═════ SUPPLIED INFORMATION ═════

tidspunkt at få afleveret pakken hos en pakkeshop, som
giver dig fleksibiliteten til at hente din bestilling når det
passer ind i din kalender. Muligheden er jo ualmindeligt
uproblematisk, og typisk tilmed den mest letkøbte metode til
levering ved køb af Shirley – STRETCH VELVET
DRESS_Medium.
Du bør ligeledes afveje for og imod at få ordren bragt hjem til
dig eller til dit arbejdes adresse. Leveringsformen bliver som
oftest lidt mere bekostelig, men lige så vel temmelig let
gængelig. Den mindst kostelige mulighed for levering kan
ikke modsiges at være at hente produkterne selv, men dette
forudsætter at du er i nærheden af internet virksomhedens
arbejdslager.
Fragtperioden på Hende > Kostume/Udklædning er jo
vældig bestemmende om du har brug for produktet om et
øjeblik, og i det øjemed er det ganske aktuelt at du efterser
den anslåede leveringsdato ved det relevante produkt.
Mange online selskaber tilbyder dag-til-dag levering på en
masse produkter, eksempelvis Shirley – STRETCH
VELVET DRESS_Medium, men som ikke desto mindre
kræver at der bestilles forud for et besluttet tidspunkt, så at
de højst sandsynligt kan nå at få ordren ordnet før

═════

- EXERCISE AIM -
The required output is every line above from the one with "giver dig fleksibiliteten" down to the one with "dig eller til", restated word for word, ends included.

- WRITTEN RESPONSE -
giver dig fleksibiliteten til at hente din bestilling når det
passer ind i din kalender. Muligheden er jo ualmindeligt
uproblematisk, og typisk tilmed den mest letkøbte metode til
levering ved køb af Shirley – STRETCH VELVET
DRESS_Medium.
Du bør ligeledes afveje for og imod at få ordren bragt hjem til
dig eller til dit arbejdes adresse. Leveringsformen bliver som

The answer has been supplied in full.